For most of this season, Bellamy’s decisions have been confusing and disturbing. The character that I watched in season one and season two was remarkably complex; when he made ruthless decisions, or allowed his humanity to get the better of him, it was still understandable. I don’t really get his anti-Grounder, pro-Pike agenda — and to be honest, I’m not sure I understand what happened there. This week, however, I felt like I knew who Bellamy was again.
This return to form begins with the beautiful sequence in the episode’s opening scene: Bellamy is chained up, watching as people return to the cave. The range of expressions on his face are perfect, from the stunned relief that Octavia had survived to the slow realization that Lincoln hadn’t. The fact that Octavia’s angry, grief-filled attack on Bellamy lasts so long also helps to sell the scene. It’s a rare slow moment, and though there’s no conversation about the hurt and anger between the Blake siblings, the sheer physicality of Bob Morley and Marie Avgeropoulos conveys those emotions well. The 100 often uses action in place of dialogue to round off emotion and character development, and this scene is more powerful than most.
Everything that happens with the group afterward falls together in an entirely organic way, too. It makes sense that Kane would question Monty’s plea for safe harbor, and I really like that Monty is still in the dark about being a pawn in Pike’s larger plan. It’s fascinating to see Bellamy react so quickly and solidly to Pike’s order to shoot Octavia in the leg — and how about the determined way he convinced Pike he was on their side? That his plan rids the Sky People of Pike, removes the Grounder blockage, and gets Kane back to Polis is just icing on the cake.
Before the group decides to head back to Arkadia, there’s another slow moment towards the end of the episode, when Kane asks Bellamy if he saved everyone just for Octavia or because it was the right thing to do. I’ve been pleading for these kinds of reflective scene for a large part of this season, and I love how the writers introduced such layered reasons for Bellamy’s actions without fully resolving his motivations. It’s an impressive turn, and I hope we see more like it in coming episodes.
In Polis, meanwhile, Ontari is struggling with her decision to fake it as commander. She’s helped by Murphy, who says he’ll play fake Flame Keeper. It’s a smart move for Murphy, who realizes that the safest option is to make himself vital to the new commander. The two of them are an unusual pair, to be sure, but work weirdly well together. Murphy manages to keep a cool head and get Ontari out of a few scrambles, and her character is fleshed out in dialogue between the two of them. Ontari explains that she was ripped from her family and treated to Queen Nia’s brand of special cruelty for years — if anything, she deserves the role of commander. Murphy seems to empathize with this story, coaching her on how to get past the technicalities of ascension.

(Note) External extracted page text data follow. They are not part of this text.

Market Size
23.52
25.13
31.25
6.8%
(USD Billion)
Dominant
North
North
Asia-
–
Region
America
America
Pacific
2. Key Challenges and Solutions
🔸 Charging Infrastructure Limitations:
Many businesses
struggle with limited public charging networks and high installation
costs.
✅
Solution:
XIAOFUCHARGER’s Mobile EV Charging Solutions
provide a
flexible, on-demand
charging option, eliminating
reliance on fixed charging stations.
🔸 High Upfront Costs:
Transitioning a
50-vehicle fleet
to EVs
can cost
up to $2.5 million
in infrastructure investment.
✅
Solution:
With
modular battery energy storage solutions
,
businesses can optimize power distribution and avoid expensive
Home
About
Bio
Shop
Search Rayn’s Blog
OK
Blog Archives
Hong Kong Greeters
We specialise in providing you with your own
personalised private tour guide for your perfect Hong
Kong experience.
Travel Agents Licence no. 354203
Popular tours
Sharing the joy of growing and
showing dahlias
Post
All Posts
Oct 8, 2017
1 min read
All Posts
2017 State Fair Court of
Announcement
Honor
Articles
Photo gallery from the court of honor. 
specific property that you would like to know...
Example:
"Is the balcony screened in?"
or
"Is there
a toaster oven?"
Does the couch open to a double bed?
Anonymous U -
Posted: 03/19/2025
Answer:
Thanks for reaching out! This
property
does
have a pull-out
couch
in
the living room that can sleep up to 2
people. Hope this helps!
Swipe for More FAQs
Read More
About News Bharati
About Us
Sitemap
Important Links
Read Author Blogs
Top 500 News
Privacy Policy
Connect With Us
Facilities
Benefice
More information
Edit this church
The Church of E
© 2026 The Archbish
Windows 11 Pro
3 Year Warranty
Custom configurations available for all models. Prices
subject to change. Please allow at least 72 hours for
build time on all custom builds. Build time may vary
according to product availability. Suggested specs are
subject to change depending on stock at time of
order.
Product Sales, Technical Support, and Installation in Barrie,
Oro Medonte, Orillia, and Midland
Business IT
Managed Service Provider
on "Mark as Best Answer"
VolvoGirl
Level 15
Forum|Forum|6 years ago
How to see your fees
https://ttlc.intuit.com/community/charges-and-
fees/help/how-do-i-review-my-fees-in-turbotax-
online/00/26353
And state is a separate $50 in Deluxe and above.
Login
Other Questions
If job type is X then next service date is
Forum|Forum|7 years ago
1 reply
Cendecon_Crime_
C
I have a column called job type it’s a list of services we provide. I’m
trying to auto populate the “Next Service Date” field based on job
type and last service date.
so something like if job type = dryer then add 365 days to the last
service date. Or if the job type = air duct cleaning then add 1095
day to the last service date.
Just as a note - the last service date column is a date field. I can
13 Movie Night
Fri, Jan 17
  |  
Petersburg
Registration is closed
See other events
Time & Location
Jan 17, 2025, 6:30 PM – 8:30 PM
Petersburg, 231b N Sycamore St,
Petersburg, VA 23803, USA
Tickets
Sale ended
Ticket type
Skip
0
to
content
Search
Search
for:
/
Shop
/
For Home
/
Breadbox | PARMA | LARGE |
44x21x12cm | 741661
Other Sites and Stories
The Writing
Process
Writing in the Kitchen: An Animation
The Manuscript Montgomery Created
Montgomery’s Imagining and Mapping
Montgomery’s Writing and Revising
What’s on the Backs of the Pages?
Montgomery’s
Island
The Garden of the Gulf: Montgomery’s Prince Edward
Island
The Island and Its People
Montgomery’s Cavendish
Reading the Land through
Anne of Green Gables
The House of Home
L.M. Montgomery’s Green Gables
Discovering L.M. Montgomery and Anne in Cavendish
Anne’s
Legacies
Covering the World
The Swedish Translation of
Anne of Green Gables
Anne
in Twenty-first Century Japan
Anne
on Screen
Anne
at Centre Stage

In Arkadia, however, the absence of both Pike and Kane means that it’s a perfect time for A.L.I.E. and Jaha to advance to the next stage of their City of Light plan. Raven, still shaken from her horrifying realization that A.L.I.E. stole her memories, tries to get rid of her personal A.I. by exposing herself to sensory overload. As she waits for Abby to show up, Raven concocts a solution to get rid of A.L.I.E. for good. The plan hinges on the bracelets that the Delinquents wore when they first hit the ground, so Abby deploys Jasper to get them. Unfortunately, Jaha finds him first and destroys the remainder of the bracelets.
As punishment for Raven’s show of strength, A.L.I.E. gives back some of her most painful memories. The clips are tinted in an orange haze and Lindsey Morgan banshee-screams her way through Raven’s returning trauma. It all seemed overwrought at first, but then Finn’s face appeared — a painful reminder of how cruelly and swiftly he was killed. Can you even imagine what Raven was going through? She succumbs to the pain, allowing A.L.I.E. back into her system. Instead of being shadowed by the lady in red, though, Raven wakes up as A.L.I.E. The serene look of satisfaction on her face is killer.
Jackson, who’s taken the City of Light chip without Abby’s knowledge, sedates her. When Abby wakes up, she’s bound to a chair and forced to take the chip. Jaha and A.L.I.E. realize she won’t bend easily, so A.L.I.E. slits Raven’s wrists, then just stands there, calmly bleeding out. Abby’s faced with a difficult decision: Take the chip and save Raven, or do nothing at all? She chooses the chip.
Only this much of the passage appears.